What the exercise asks: Every word of the data must be reproduced in your reply exactly.

---

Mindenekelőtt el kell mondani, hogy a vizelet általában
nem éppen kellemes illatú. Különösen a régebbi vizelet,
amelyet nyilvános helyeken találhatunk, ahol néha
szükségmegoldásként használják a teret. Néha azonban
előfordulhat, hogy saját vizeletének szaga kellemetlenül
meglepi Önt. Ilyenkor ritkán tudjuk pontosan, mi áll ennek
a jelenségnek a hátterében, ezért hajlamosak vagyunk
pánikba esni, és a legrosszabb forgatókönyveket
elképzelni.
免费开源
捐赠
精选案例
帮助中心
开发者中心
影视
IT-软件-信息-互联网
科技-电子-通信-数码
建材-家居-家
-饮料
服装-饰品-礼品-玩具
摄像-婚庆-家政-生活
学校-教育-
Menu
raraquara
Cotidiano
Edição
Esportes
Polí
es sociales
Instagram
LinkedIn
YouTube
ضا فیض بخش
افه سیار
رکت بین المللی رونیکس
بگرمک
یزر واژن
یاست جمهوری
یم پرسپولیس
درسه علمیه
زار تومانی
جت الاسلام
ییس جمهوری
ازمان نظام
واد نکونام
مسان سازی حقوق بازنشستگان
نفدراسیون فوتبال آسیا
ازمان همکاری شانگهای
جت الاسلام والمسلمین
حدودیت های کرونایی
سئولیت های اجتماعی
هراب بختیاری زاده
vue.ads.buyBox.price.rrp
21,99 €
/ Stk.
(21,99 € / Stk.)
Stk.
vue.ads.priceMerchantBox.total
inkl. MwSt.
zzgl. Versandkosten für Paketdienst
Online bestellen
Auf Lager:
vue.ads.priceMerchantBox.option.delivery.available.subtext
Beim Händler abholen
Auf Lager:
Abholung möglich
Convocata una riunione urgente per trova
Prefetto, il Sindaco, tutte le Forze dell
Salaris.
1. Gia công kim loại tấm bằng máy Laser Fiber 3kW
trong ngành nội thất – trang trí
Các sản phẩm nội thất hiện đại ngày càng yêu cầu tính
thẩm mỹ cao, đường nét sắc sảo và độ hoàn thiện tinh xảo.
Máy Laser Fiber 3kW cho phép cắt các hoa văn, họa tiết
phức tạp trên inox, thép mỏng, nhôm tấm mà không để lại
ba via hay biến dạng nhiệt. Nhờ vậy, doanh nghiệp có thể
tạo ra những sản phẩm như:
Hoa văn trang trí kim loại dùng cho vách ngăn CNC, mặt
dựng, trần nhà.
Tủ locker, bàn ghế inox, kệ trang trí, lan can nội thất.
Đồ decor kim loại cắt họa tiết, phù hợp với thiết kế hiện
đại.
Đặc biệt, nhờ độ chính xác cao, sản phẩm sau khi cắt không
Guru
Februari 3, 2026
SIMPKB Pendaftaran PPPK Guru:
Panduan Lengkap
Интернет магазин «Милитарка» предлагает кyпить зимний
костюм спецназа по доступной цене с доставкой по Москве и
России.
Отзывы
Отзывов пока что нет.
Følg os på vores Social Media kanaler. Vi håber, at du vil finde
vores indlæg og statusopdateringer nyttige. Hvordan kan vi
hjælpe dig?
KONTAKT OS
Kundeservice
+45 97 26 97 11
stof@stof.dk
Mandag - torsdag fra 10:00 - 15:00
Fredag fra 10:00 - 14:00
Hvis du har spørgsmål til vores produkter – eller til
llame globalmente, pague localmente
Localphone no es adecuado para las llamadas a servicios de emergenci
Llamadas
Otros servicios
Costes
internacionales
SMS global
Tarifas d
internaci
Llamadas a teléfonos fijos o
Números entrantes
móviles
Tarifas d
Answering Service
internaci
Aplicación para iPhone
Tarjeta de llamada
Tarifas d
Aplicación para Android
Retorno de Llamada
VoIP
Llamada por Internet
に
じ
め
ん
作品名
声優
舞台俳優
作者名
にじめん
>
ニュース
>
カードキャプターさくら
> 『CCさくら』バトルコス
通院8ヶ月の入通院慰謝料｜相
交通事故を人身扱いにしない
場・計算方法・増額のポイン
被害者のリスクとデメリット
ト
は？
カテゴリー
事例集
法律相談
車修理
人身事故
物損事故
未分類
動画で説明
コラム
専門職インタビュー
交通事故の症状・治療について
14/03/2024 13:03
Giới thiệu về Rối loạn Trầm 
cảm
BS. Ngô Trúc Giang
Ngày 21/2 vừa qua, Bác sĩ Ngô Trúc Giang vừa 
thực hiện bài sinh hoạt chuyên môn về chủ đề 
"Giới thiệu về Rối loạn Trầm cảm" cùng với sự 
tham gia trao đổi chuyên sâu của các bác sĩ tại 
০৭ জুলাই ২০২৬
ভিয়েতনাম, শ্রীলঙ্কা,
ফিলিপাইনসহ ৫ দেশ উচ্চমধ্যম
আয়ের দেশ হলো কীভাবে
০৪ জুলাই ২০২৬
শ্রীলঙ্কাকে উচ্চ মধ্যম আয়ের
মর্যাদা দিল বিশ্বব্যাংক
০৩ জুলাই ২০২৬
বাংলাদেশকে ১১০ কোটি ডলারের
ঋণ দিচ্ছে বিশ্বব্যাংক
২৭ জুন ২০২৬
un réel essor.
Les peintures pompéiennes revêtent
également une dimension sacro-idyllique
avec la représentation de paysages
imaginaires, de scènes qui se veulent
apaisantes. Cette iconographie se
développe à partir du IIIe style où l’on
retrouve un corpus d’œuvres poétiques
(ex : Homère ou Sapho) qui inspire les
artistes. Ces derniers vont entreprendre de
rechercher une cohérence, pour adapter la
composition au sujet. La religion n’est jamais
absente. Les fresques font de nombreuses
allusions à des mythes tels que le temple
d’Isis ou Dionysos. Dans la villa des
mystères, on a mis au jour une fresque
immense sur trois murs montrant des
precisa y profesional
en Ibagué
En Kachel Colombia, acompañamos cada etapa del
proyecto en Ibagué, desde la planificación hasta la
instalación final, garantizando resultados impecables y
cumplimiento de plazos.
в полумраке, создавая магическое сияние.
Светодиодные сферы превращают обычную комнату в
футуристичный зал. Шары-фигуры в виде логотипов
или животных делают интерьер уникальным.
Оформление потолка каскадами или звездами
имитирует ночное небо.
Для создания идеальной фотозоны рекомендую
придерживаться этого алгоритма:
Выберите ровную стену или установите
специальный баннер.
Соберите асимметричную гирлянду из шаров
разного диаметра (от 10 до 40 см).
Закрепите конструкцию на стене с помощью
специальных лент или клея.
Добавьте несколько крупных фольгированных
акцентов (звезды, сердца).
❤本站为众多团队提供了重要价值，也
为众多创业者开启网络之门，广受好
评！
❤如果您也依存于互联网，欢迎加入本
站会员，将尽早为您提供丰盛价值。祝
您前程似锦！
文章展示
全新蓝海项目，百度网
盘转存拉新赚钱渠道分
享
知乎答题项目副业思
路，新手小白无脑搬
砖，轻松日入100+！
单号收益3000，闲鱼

---

Task result:
Mindenekelőtt el kell mondani, hogy a vizelet általában
nem éppen kellemes illatú. Különösen a régebbi vizelet,
amelyet nyilvános helyeken találhatunk, ahol néha
szükségmegoldásként használják a teret. Néha azonban
előfordulhat, hogy saját vizeletének szaga kellemetlenül
meglepi Önt. Ilyenkor ritkán tudjuk pontosan, mi áll ennek
a jelenségnek a hátterében, ezért hajlamosak vagyunk
pánikba esni, és a legrosszabb forgatókönyveket
elképzelni.
免费开源
捐赠
精选案例
帮助中心
开发者中心
影视
IT-软件-信息-互联网
科技-电子-通信-数码
建材-家居-家
-饮料
服装-饰品-礼品-玩具
摄像-婚庆-家政-生活
学校-教育-
Menu
raraquara
Cotidiano
Edição
Esportes
Polí
es sociales
Instagram
LinkedIn
YouTube
ضا فیض بخش
افه سیار
رکت بین المللی رونیکس
بگرمک
یزر واژن
یاست جمهوری
یم پرسپولیس
درسه علمیه
زار تومانی
جت الاسلام
ییس جمهوری
ازمان نظام
واد نکونام
مسان سازی حقوق بازنشستگان
نفدراسیون فوتبال آسیا
ازمان همکاری شانگهای
جت الاسلام والمسلمین
حدودیت های کرونایی
سئولیت های اجتماعی
هراب بختیاری زاده
vue.ads.buyBox.price.rrp
21,99 €
/ Stk.
(21,99 € / Stk.)
Stk.
vue.ads.priceMerchantBox.total
inkl. MwSt.
zzgl. Versandkosten für Paketdienst
Online bestellen
Auf Lager:
vue.ads.priceMerchantBox.option.delivery.available.subtext
Beim Händler abholen
Auf Lager:
Abholung möglich
Convocata una riunione urgente per trova
Prefetto, il Sindaco, tutte le Forze dell
Salaris.
1. Gia công kim loại tấm bằng máy Laser Fiber 3kW
trong ngành nội thất – trang trí
Các sản phẩm nội thất hiện đại ngày càng yêu cầu tính
thẩm mỹ cao, đường nét sắc sảo và độ hoàn thiện tinh xảo.
Máy Laser Fiber 3kW cho phép cắt các hoa văn, họa tiết
phức tạp trên inox, thép mỏng, nhôm tấm mà không để lại
ba via hay biến dạng nhiệt. Nhờ vậy, doanh nghiệp có thể
tạo ra những sản phẩm như:
Hoa văn trang trí kim loại dùng cho vách ngăn CNC, mặt
dựng, trần nhà.
Tủ locker, bàn ghế inox, kệ trang trí, lan can nội thất.
Đồ decor kim loại cắt họa tiết, phù hợp với thiết kế hiện
đại.
Đặc biệt, nhờ độ chính xác cao, sản phẩm sau khi cắt không
Guru
Februari 3, 2026
SIMPKB Pendaftaran PPPK Guru:
Panduan Lengkap
Интернет магазин «Милитарка» предлагает кyпить зимний
костюм спецназа по доступной цене с доставкой по Москве и
России.
Отзывы
Отзывов пока что нет.
Følg os på vores Social Media kanaler. Vi håber, at du vil finde
vores indlæg og statusopdateringer nyttige. Hvordan kan vi
hjælpe dig?
KONTAKT OS
Kundeservice
+45 97 26 97 11
stof@stof.dk
Mandag - torsdag fra 10:00 - 15:00
Fredag fra 10:00 - 14:00
Hvis du har spørgsmål til vores produkter – eller til
llame globalmente, pague localmente
Localphone no es adecuado para las llamadas a servicios de emergenci
Llamadas
Otros servicios
Costes
internacionales
SMS global
Tarifas d
internaci
Llamadas a teléfonos fijos o
Números entrantes
móviles
Tarifas d
Answering Service
internaci
Aplicación para iPhone
Tarjeta de llamada
Tarifas d
Aplicación para Android
Retorno de Llamada
VoIP
Llamada por Internet
に
じ
め
ん
作品名
声優
舞台俳優
作者名
にじめん
>
ニュース
>
カードキャプターさくら
> 『CCさくら』バトルコス
通院8ヶ月の入通院慰謝料｜相
交通事故を人身扱いにしない
場・計算方法・増額のポイン
被害者のリスクとデメリット
ト
は？
カテゴリー
事例集
法律相談
車修理
人身事故
物損事故
未分類
動画で説明
コラム
専門職インタビュー
交通事故の症状・治療について
14/03/2024 13:03
Giới thiệu về Rối loạn Trầm 
cảm
BS. Ngô Trúc Giang
Ngày 21/2 vừa qua, Bác sĩ Ngô Trúc Giang vừa 
thực hiện bài sinh hoạt chuyên môn về chủ đề 
"Giới thiệu về Rối loạn Trầm cảm" cùng với sự 
tham gia trao đổi chuyên sâu của các bác sĩ tại 
০৭ জুলাই ২০২৬
ভিয়েতনাম, শ্রীলঙ্কা,
ফিলিপাইনসহ ৫ দেশ উচ্চমধ্যম
আয়ের দেশ হলো কীভাবে
০৪ জুলাই ২০২৬
শ্রীলঙ্কাকে উচ্চ মধ্যম আয়ের
মর্যাদা দিল বিশ্বব্যাংক
০৩ জুলাই ২০২৬
বাংলাদেশকে ১১০ কোটি ডলারের
ঋণ দিচ্ছে বিশ্বব্যাংক
২৭ জুন ২০২৬
un réel essor.
Les peintures pompéiennes revêtent
également une dimension sacro-idyllique
avec la représentation de paysages
imaginaires, de scènes qui se veulent
apaisantes. Cette iconographie se
développe à partir du IIIe style où l’on
retrouve un corpus d’œuvres poétiques
(ex : Homère ou Sapho) qui inspire les
artistes. Ces derniers vont entreprendre de
rechercher une cohérence, pour adapter la
composition au sujet. La religion n’est jamais
absente. Les fresques font de nombreuses
allusions à des mythes tels que le temple
d’Isis ou Dionysos. Dans la villa des
mystères, on a mis au jour une fresque
immense sur trois murs montrant des
precisa y profesional
en Ibagué
En Kachel Colombia, acompañamos cada etapa del
proyecto en Ibagué, desde la planificación hasta la
instalación final, garantizando resultados impecables y
cumplimiento de plazos.
в полумраке, создавая магическое сияние.
Светодиодные сферы превращают обычную комнату в
футуристичный зал. Шары-фигуры в виде логотипов
или животных делают интерьер уникальным.
Оформление потолка каскадами или звездами
имитирует ночное небо.
Для создания идеальной фотозоны рекомендую
придерживаться этого алгоритма:
Выберите ровную стену или установите
специальный баннер.
Соберите асимметричную гирлянду из шаров
разного диаметра (от 10 до 40 см).
Закрепите конструкцию на стене с помощью
специальных лент или клея.
Добавьте несколько крупных фольгированных
акцентов (звезды, сердца).
❤本站为众多团队提供了重要价值，也
为众多创业者开启网络之门，广受好
评！
❤如果您也依存于互联网，欢迎加入本
站会员，将尽早为您提供丰盛价值。祝
您前程似锦！
文章展示
全新蓝海项目，百度网
盘转存拉新赚钱渠道分
享
知乎答题项目副业思
路，新手小白无脑搬
砖，轻松日入100+！
单号收益3000，闲鱼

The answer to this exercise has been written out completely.